**REQUIRED ACTION**
As you look over the data below, please find each line where the word "пригрозили" appears, then copy it.

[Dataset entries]
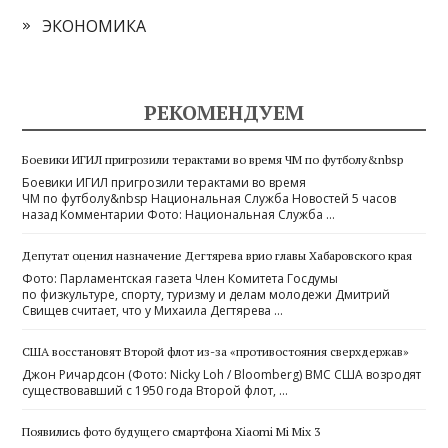
ЭКОНОМИКА
РЕКОМЕНДУЕМ
Боевики ИГИЛ пригрозили терактами во время ЧМ по футболу&nbsp
Боевики ИГИЛ пригрозили терактами во время
ЧМ по футболу&nbsp Национальная Служба Новостей 5 часов
назад Комментарии Фото: Национальная Служба …
Депутат оценил назначение Дегтярева врио главы Хабаровского края
Фото: Парламентская газета Член Комитета Госдумы
по физкультуре, спорту, туризму и делам молодежи Дмитрий
Свищев считает, что у Михаила Дегтярева …
США восстановят Второй флот из-за «противостояния сверхдержав»
Джон Ричардсон (Фото: Nicky Loh / Bloomberg) ВМС США возродят
существовавший с 1950 года Второй флот, …
Появились фото будущего смартфона Xiaomi Mi Mix 3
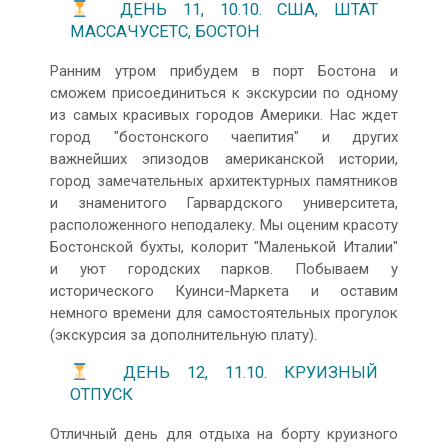
ДЕНЬ 11, 10.10. США, ШТАТ
МАССАЧУСЕТС, БОСТОН
Ранним утром прибудем в порт Бостона и
сможем присоединиться к экскурсии по одному
из самых красивых городов Америки. Нас ждет
город "бостонского чаепития" и других
важнейших эпизодов американской истории,
город замечательных архитектурных памятников
и знаменитого Гарвардского университета,
расположенного неподалеку. Мы оценим красоту
Бостонской бухты, колорит "Маленькой Италии"
и уют городских парков. Побываем у
исторического Куинси-Маркета и оставим
немного времени для самостоятельных прогулок
(экскурсия за дополнительную плату).
ДЕНЬ 12, 11.10. КРУИЗНЫЙ
ОТПУСК
Отличный день для отдыха на борту круизного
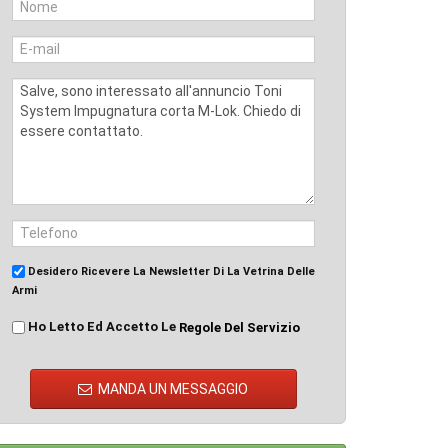
Desidero Ricevere La Newsletter Di La Vetrina Delle
Armi
Ho Letto Ed Accetto Le
Regole Del Servizio
MANDA UN MESSAGGIO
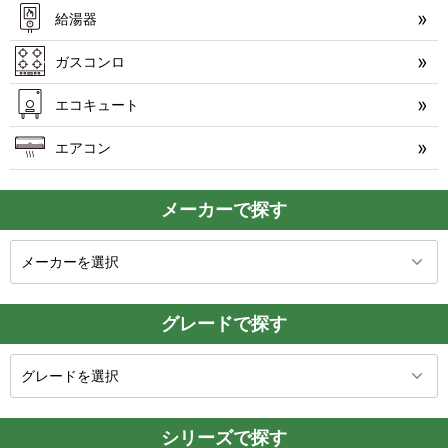
給湯器
ガスコンロ
エコキュート
エアコン
メーカーで探す
グレードで探す
シリーズで探す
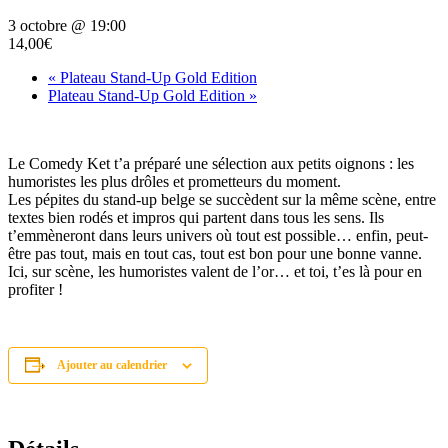
3 octobre @ 19:00
14,00€
«
Plateau Stand-Up Gold Edition
Plateau Stand-Up Gold Edition
»
Le Comedy Ket t’a préparé une sélection aux petits oignons : les
humoristes les plus drôles et prometteurs du moment.
Les pépites du stand-up belge se succèdent sur la même scène, entre
textes bien rodés et impros qui partent dans tous les sens. Ils
t’emmèneront dans leurs univers où tout est possible… enfin, peut-
être pas tout, mais en tout cas, tout est bon pour une bonne vanne.
Ici, sur scène, les humoristes valent de l’or… et toi, t’es là pour en
profiter !
Ajouter au calendrier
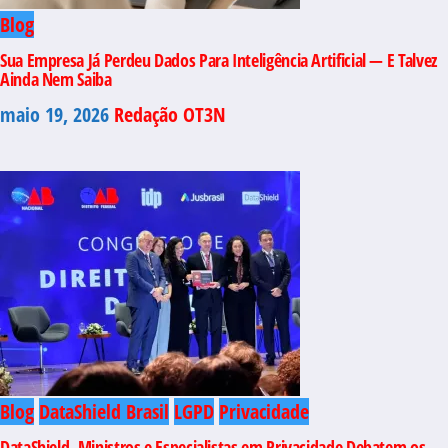
Blog
Sua Empresa Já Perdeu Dados Para Inteligência Artificial — E Talvez
Ainda Nem Saiba
maio 19, 2026
Redação OT3N
Blog
DataShield Brasil
LGPD
Privacidade
DataShield, Ministros e Especialistas em Privacidade Debatem os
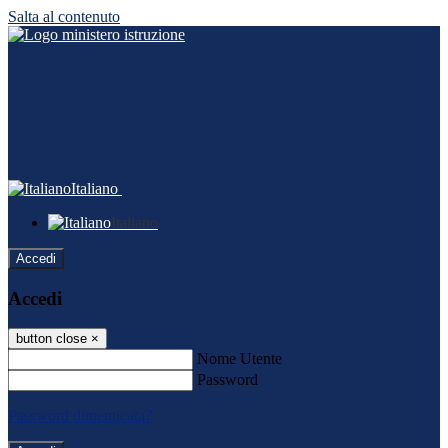
Salta al contenuto
Italiano
Italiano
Accedi
Accedi
button close
×
Nome Utente
Password
Password dimenticata?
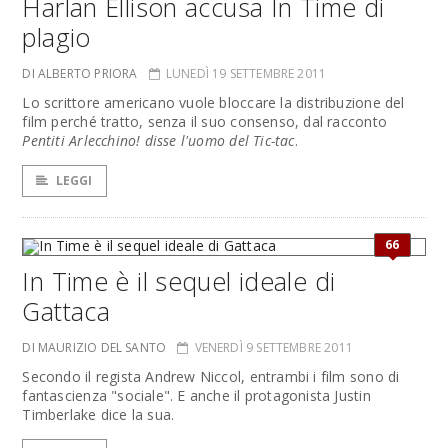
Harlan Ellison accusa In Time di
plagio
DI ALBERTO PRIORA
LUNEDÌ 19 SETTEMBRE 2011
Lo scrittore americano vuole bloccare la distribuzione del
film perché tratto, senza il suo consenso, dal racconto
Pentiti Arlecchino! disse l'uomo del Tic-tac
.
LEGGI
66
In Time è il sequel ideale di
Gattaca
DI MAURIZIO DEL SANTO
VENERDÌ 9 SETTEMBRE 2011
Secondo il regista Andrew Niccol, entrambi i film sono di
fantascienza "sociale". E anche il protagonista Justin
Timberlake dice la sua.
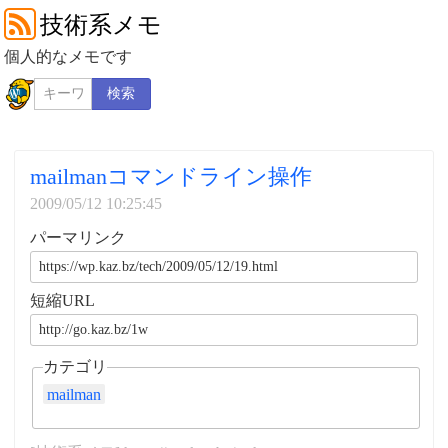
技術系メモ
個人的なメモです
検索
mailmanコマンドライン操作
2009/05/12 10:25:45
パーマリンク
短縮URL
カテゴリ
mailman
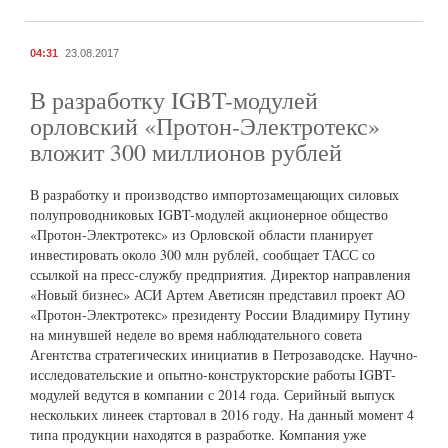
04:31
23.08.2017
В разработку IGBT-модулей
орловский «Протон-Электротекс»
вложит 300 миллионов рублей
В разработку и производство импортозамещающих силовых
полупроводниковых IGBT-модулей акционерное общество
«Протон-Электротекс» из Орловской области планирует
инвестировать около 300 млн рублей, сообщает ТАСС со
ссылкой на пресс-службу предприятия. Директор направления
«Новый бизнес» АСИ Артем Аветисян представил проект АО
«Протон-Электротекс» президенту России Владимиру Путину
на минувшей неделе во время наблюдательного совета
Агентства стратегических инициатив в Петрозаводске. Научно-
исследовательские и опытно-конструкторские работы IGBT-
модулей ведутся в компании с 2014 года. Серийный выпуск
нескольких линеек стартовал в 2016 году. На данный момент 4
типа продукции находятся в разработке. Компания уже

**THE ANSWER**
Боевики ИГИЛ пригрозили терактами во время ЧМ по футболу&nbsp
Боевики ИГИЛ пригрозили терактами во время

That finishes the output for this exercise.